- [Exercise aim] Verbatim output of the lines below is required, with the images omitted.

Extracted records
□ □ □ □ □
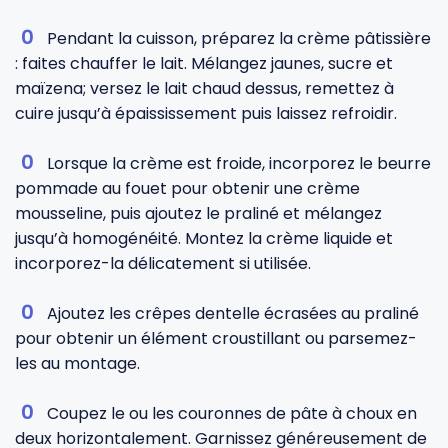
Pendant la cuisson, préparez la crème pâtissière
: faites chauffer le lait. Mélangez jaunes, sucre et
maïzena; versez le lait chaud dessus, remettez à
cuire jusqu’à épaississement puis laissez refroidir.
Lorsque la crème est froide, incorporez le beurre
pommade au fouet pour obtenir une crème
mousseline, puis ajoutez le praliné et mélangez
jusqu’à homogénéité. Montez la crème liquide et
incorporez-la délicatement si utilisée.
Ajoutez les crêpes dentelle écrasées au praliné
pour obtenir un élément croustillant ou parsemez-
les au montage.
Coupez le ou les couronnes de pâte à choux en
deux horizontalement. Garnissez généreusement de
□ □ □ □ □
- [Solved exercise]
Pendant la cuisson, préparez la crème pâtissière
: faites chauffer le lait. Mélangez jaunes, sucre et
maïzena; versez le lait chaud dessus, remettez à
cuire jusqu’à épaississement puis laissez refroidir.
Lorsque la crème est froide, incorporez le beurre
pommade au fouet pour obtenir une crème
mousseline, puis ajoutez le praliné et mélangez
jusqu’à homogénéité. Montez la crème liquide et
incorporez-la délicatement si utilisée.
Ajoutez les crêpes dentelle écrasées au praliné
pour obtenir un élément croustillant ou parsemez-
les au montage.
Coupez le ou les couronnes de pâte à choux en
deux horizontalement. Garnissez généreusement de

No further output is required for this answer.